For Spanish Outreach Coordinator Ana Ruiz Morillo, growing up in the Dominican Republic amidst pronounced wealth disparity led her to pursue a career in education and community outreach — she wanted to help others find opportunity and paths to success.
Growing up between her parents’ two different Dominican neighborhoods, Ana experienced both the lessons of responsibility and hard work, and the privilege of having opportunity and established social circles.
"These contrasting experiences made me think about equity before I even knew how to describe it. All communities deserve access to quality healthcare, a good education, and opportunities to succeed. I knew I wanted to do something about it," said Ana.
Ana started in her own community in Santo Domingo, meeting with leaders, organizing events and coaching youth on important leadership skills like public speaking.
Eventually, Ana earned her degree and became a teacher in the Dominican Republic before moving to the United States in 1995. In Oregon, she found a job with the Multnomah County Health Department — a place where she felt fulfilled using her bilingual skills while working with community members at neighborhood health clinics. She had planned to work while earning her Master’s Degree in Education so she could return to teaching. But then a job opened up with the library that seemed a perfect match.
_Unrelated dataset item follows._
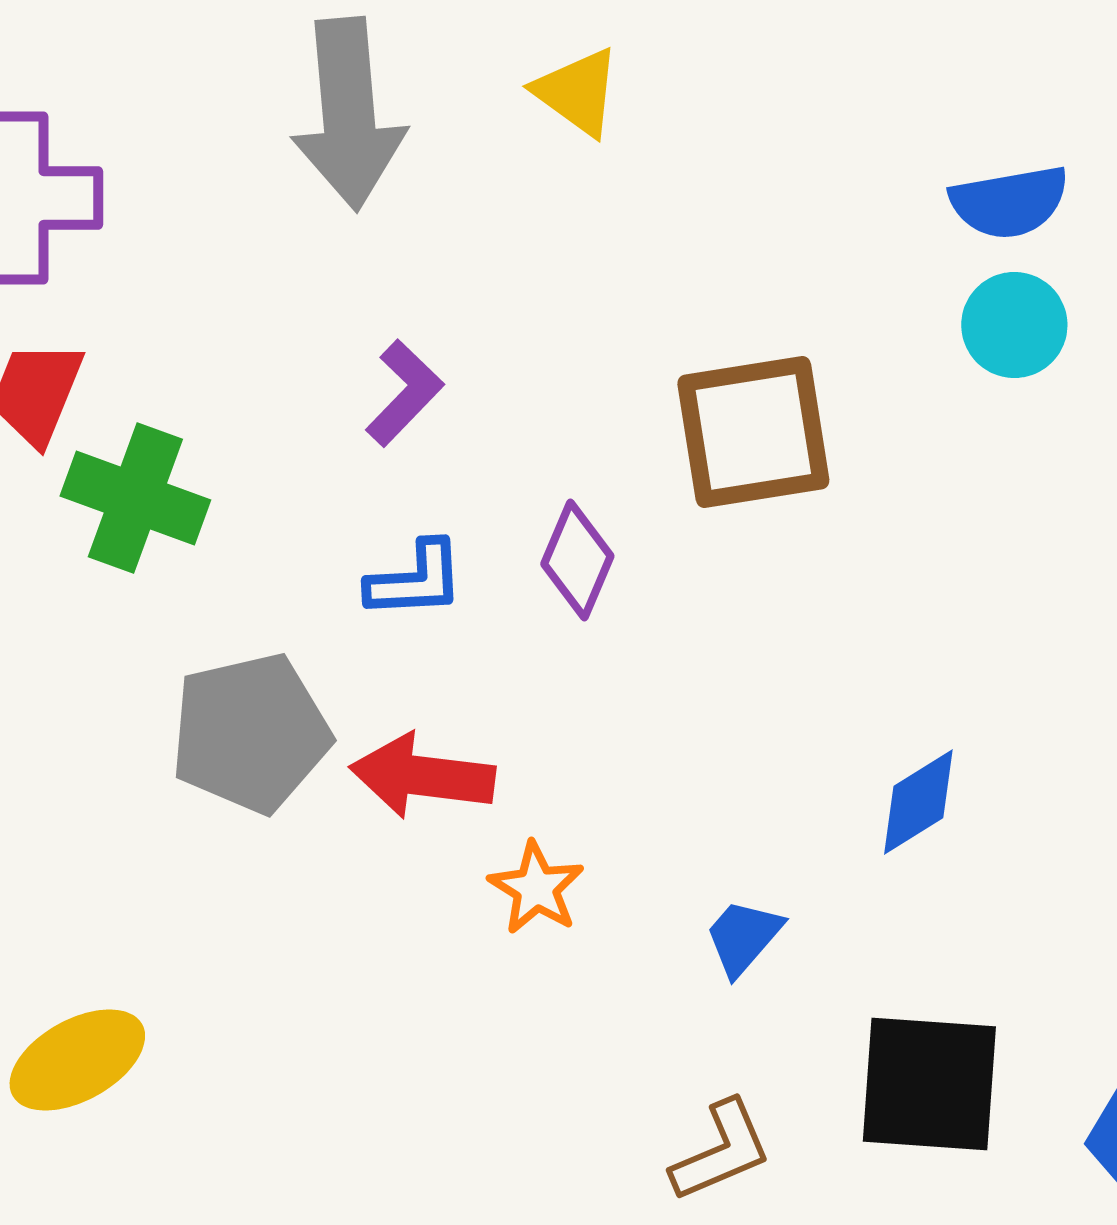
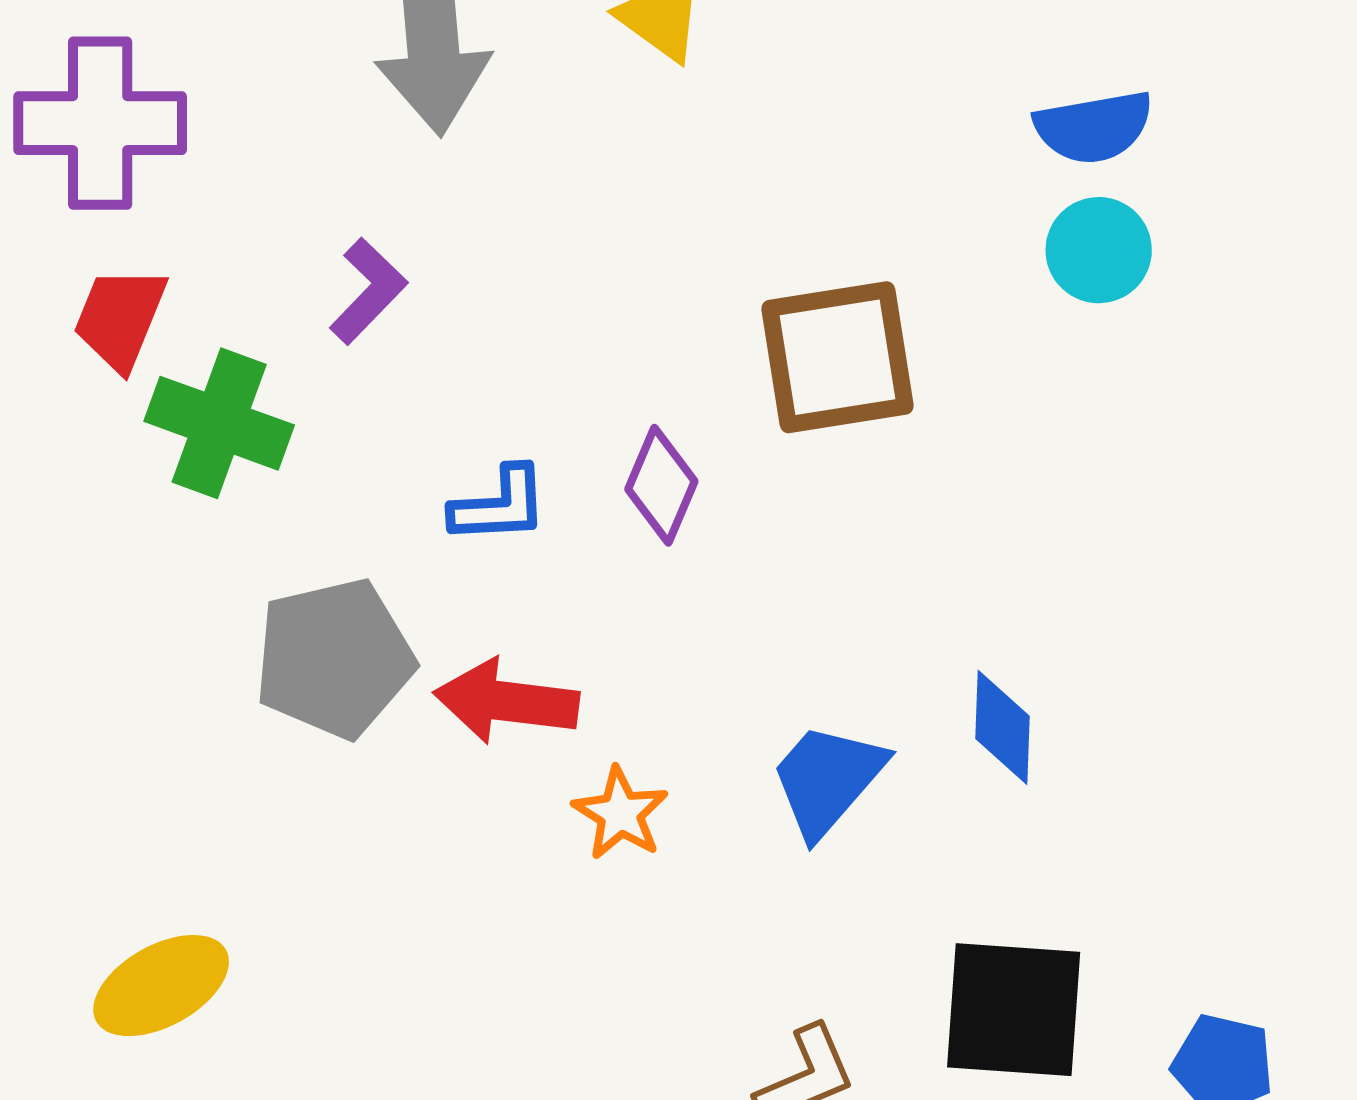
purple L-shape: (404, 393) -> (368, 291), moved
blue diamond: (918, 802) -> (1003, 727), turned -56
blue trapezoid: (743, 937) -> (827, 779), moved, size x1.5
"When I came to work at the library, my supervisor told me, ‘you will always make a difference to students in the classroom, but through the library, you will broaden your impact. It’s a door to the whole community.'"
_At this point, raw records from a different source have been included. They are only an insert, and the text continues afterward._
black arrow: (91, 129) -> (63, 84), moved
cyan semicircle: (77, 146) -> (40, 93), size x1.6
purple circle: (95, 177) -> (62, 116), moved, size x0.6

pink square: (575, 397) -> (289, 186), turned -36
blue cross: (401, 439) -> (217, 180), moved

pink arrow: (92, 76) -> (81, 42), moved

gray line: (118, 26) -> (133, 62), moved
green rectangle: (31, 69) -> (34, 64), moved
"That was 12 years ago, and I haven’t looked back," says Ana.
Now, Ana coordinates Spanish outreach services for the library. Working with bilingual library staff from across the county, volunteers and interns, Ana helps foster connections and build programs, services and networks between the library and Multnomah County’s Latinx communities.
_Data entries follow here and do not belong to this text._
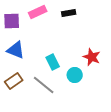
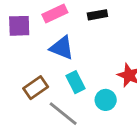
blue triangle: (16, 50) -> (62, 48), moved
brown rectangle: (14, 81) -> (36, 88), moved

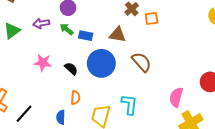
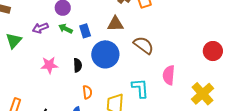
blue rectangle: (86, 36) -> (85, 31), turned 72
black semicircle: (71, 69) -> (78, 65), turned 56
pink semicircle: (176, 97) -> (169, 75), moved

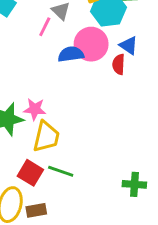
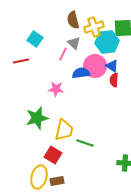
blue triangle: (129, 46) -> (112, 66), moved
pink star: (35, 109) -> (56, 89), moved
green line: (61, 171) -> (85, 143), moved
One of the most successful library programs Ana leads is El Día de los Niños y El Día de los Libros (Day of the children and Day of the books). The annual celebration of childhood and bilingual literacy is one of the library’s largest programs. Every April, several library locations offer fun and free literacy programming for kids, along with information for parents about how to support their children’s educational development. In 2018, Día events and programs drew nearly 10,000 attendees.
Ana now utilizes her networking and leadership skills to mentor other library staff, volunteers and interns on conducting bilingual outreach in the community.
"I continue to fall in love with my job. The library isn’t just flyers and books; the library is meeting people where they are. We are facilitating connections, broadening cultural understanding, and helping other people find their purpose and make an investment in their communities."